What's your willingness to pay for climate change?


I often hear people say that they would like politicians to do more against climate change. As the next question, I ask them: "what's your individual willingness to pay for that problem" (on a monthly basis). This question often hits them hard and the typical first objection is: "if it's only me, I am not willing to do this." That's a fair point and exactly the kind of problem that kickstarter was made for.

So, then I am asking them: "how much would you be willing to spend per month as a climate change subscription if 1,000 or 100,000 or even 10,000,000 million people would join you and the subscription only starts if enough people joined".

Would love to hear your thoughts on this!

PS: For now, let's not focus on how we spend the money. There are enough potential alternatives and we can figure out the best allocation after we solved the initial funding problem. In the end, this is more about starting a movement where politicians and other decision makers can see that there is a large and growing number of people who are willing to spend their hard-earned money on that problem! This is very different from just lip-service because it's easy to say "I would like the climate to change" but then not put your money where your mouth is.


  👤 vegetablepotpie Accepted Answer ✓
It’s cost benefit analysis. Anthropogenic Climate Change will make the world more expensive in the future by reducing agricultural output, submerging major cities, and causing large migrations of people. Putting carbon in the atmosphere for economic growth was like borrowing money at a high interest rate and now that interest is coming due. Do we pay down the principal today or pay the interest later? What will happen, like any debt society accrues, is that the children will pay for the debt their parents decided to create.

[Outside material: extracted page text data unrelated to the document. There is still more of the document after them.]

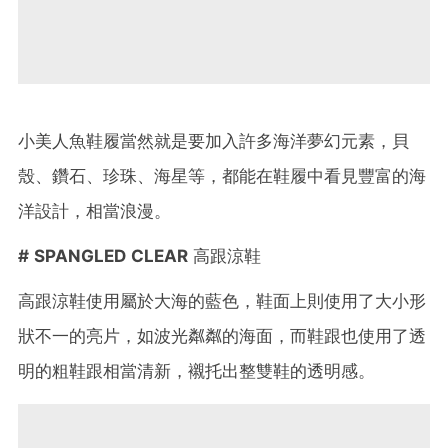
小美人魚鞋履當然就是要加入許多海洋夢幻元素，貝
殼、鑽石、珍珠、海星等，都能在鞋履中看見豐富的海
洋設計，相當浪漫。
# SPANGLED CLEAR
高跟涼鞋
高跟涼鞋使用屬於大海的藍色，鞋面上則使用了大小形
狀不一的亮片，如波光粼粼的海面，而鞋跟也使用了透
明的粗鞋跟相當清新，襯托出整雙鞋的透明感。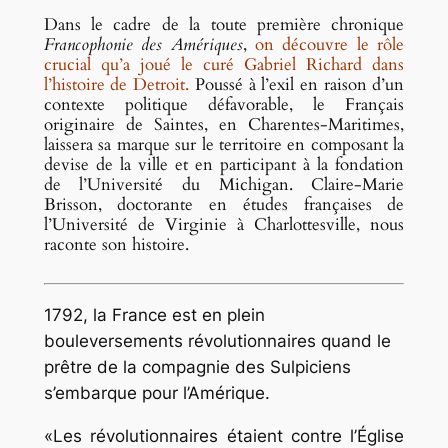
Dans le cadre de la toute première chronique
Francophonie des Amériques
,
on découvre le rôle
crucial qu’a joué le curé Gabriel Richard dans
l’histoire de Detroit.
Poussé à l’exil en raison d’un
contexte politique défavorable, le Français
originaire de Saintes, en Charentes-Maritimes,
laissera sa marque sur le territoire en composant la
devise de la ville et en participant à la fondation
de l’Université du Michigan. Claire-Marie
Brisson, doctorante en études françaises de
l’Université de Virginie à Charlottesville, nous
raconte son histoire.
1792, la France est en plein
bouleversements révolutionnaires quand le
prêtre de la compagnie des Sulpiciens
s’embarque pour l’Amérique.
Les révolutionnaires étaient contre l’Église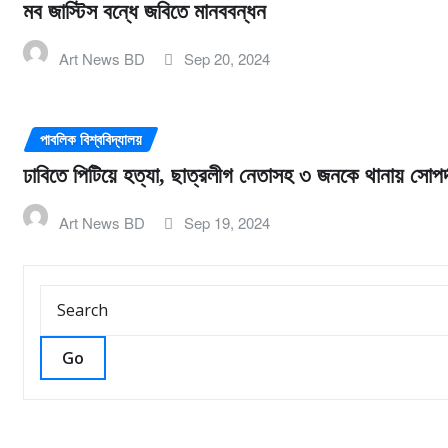
মব জাস্টিস বন্ধে জবিতে মানববন্ধন
Art News BD
Sep 20, 2024
পাবলিক বিশ্ববিদ্যালয়
ঢাবিতে পিটিয়ে হত্যা, ছাত্রলীগ নেতাসহ ৩ জনকে থানায় সোপর্
Art News BD
Sep 19, 2024
Go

I do not agree with wanting to pay before a solution if I don’t know what it is because the US has enough government corruption to dissuade me from wanting to contribute to a “general fund” at the mercy of elected officials and bureaucrats. I don’t care what politicians think. Politicians always find ways to pay for things they want regardless of funding sources (ex: Iraq War) and they do not want to act on climate.

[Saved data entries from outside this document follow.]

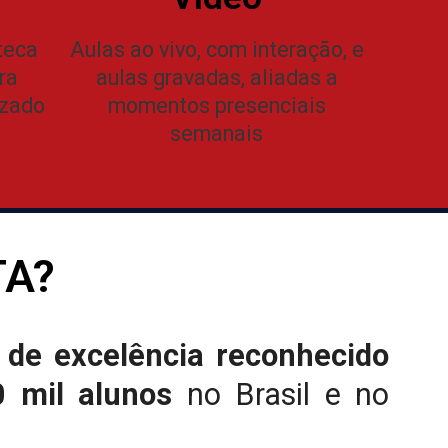
teca
Aulas ao vivo, com interação, e
ra
aulas gravadas, aliadas a
izado
momentos presenciais
semanais
TA?
 de excelência reconhecido
 mil alunos
no Brasil e no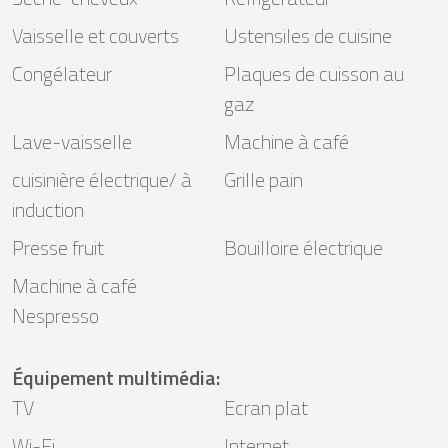
Vaisselle et couverts
Ustensiles de cuisine
Congélateur
Plaques de cuisson au
gaz
Lave-vaisselle
Machine à café
cuisinière électrique/ à
Grille pain
induction
Presse fruit
Bouilloire électrique
Machine à café
Nespresso
Équipement multimédia
:
TV
Ecran plat
Wi-Fi
Internet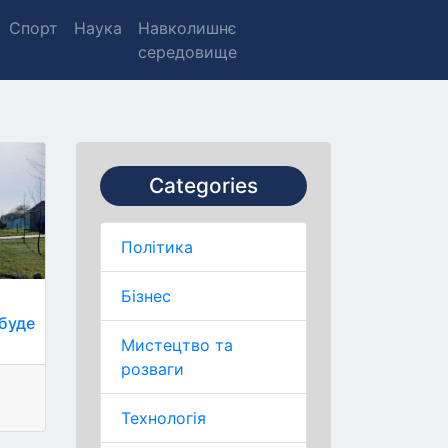
Спорт
Наука
Навколишнє
середовище
Categories
Політика
Бізнес
е
 буде
Мистецтво та
розваги
Технологія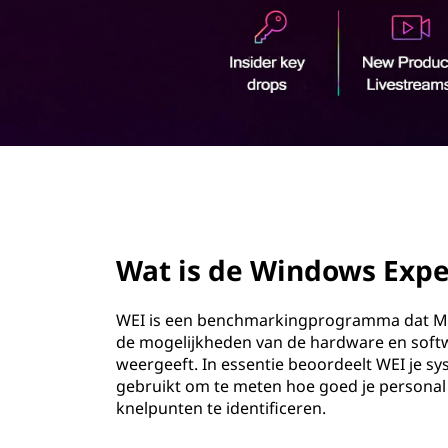
d
o
o
u
d
w
s
E
page hero 2/3
x
p
Wat is de Windows Expe
e
WEI is een benchmarkingprogramma dat Mic
r
de mogelijkheden van de hardware en softwa
weergeeft. In essentie beoordeelt WEI je s
i
gebruikt om te meten hoe goed je persona
knelpunten te identificeren.
e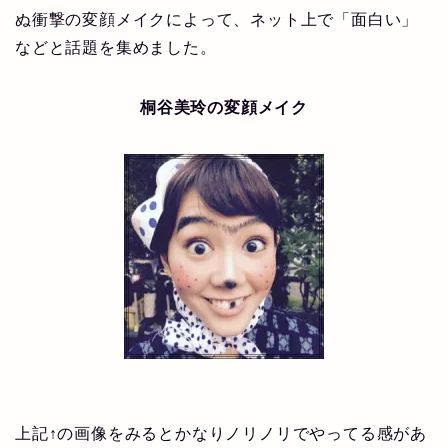
ぬ衝撃の変顔メイクによって、ネット上で「面白い」
などと話題を集めました。
桐谷美玲の変顔メイク
上記↑の画像をみるとかなりノリノリでやってる感があ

Politicians are supposed to be “leaders” they should act like “leaders”, if they are not leading, they will never listen to you. For a political answer, best thing citizens can do in a democracy is stop electing incumbents and start electing people who take climate seriously.


👤 byoung2
Maybe the premise is flawed...it may cost less to fight climate change. For example, looking just at greenhouse gas emissions, transportation, electricity generation, and agriculture account for roughly 2/3 of emissions. I have solar panels on my roof that generate 100% of my electricity, and it saves me money over what I was paying before. I have worked from home since 2015, and have averaged half the miles driven per year versus when I worked in an office. This saves on gas and wear and tear on my car. I also eat vegetarian one day a week for both health reasons and to cut down on the impact to the environment. This depends on what meat you swap out and what vegetables and fruit you swap in, but for me it is a savings. The total savings for all of these isn't huge, but it is about $400-$500 monthly

👤 hntroll666
The climate has always changed. Nothing in the universe is ever not changing, so "climate change" is not the real name of this issue. Maybe the concern is actually CO2 emissions. Humans have added about 100 ppm of CO2 to the atmosphere over about a century. It's unknown and unknowable what effect this is having, because we live in the most complex of complex systems. People often try to simulate it via "models", aka garbage closed-source programs, but they're toys and cannot possibly tell us much, because complex systems are fundamentally not amenable to simulation. But if we look at Earth's history, 400 ppm of CO2 is not much. Not long ago, CO2 ppm was twice what it is today, and there was no disaster. Stepping back and trying to analyze the situation more fundamentally, we know that the planet has encased itself in ice and then thawed itself multiple times, all without human intervention.

But climate change is a perfect bogeyman for the left. It invokes primal fear, guilt about our decadent living standards, etc. And most importantly, it happens so slowly that by the time the predictions are shown to be false, everyone's forgotten about them, or it's been so long that it's easy to suggest that the predictions weren't serious. There's a vast graveyard of false predictions that the MSM doesn't want to talk about, because "Things are actually OK, there is no crisis" is not going to get anyone to click.

Point being, someone near you is actually suffering, and you have the power to help them. The problem is happening now, it's verifiable with your own eyes, and you can improve the situation with your own hands, in a reasonable amount of time, and witness the aftermath yourself. IMO, that's a much better thing to work on than an alleged crisis that, twenty years hence, will still not have arrived. Doomsday will have been postponed, and nobody will believe you when you tell them about the false predictions that were made about the poor polar bears, or the walruses, or the penguins, or the glaciers, or snow in general, or sea levels, or the coral reefs, etc.


👤 jmnicolas
None. I don't believe climate is changing because of humans. Climate has always changed and always will.

Now don't get me wrong, I don't overlook pollution which is the serious problem here imho.

There's already a CO2 tax on everything you consume. What do they do with the money?

> we can figure out the best allocation after we solved the initial funding problem

Right... this is the best way to get your money stolen by some con artist. The fact is the problem isn't money (look at central banks printing like there's no tomorrow) but what to do with it.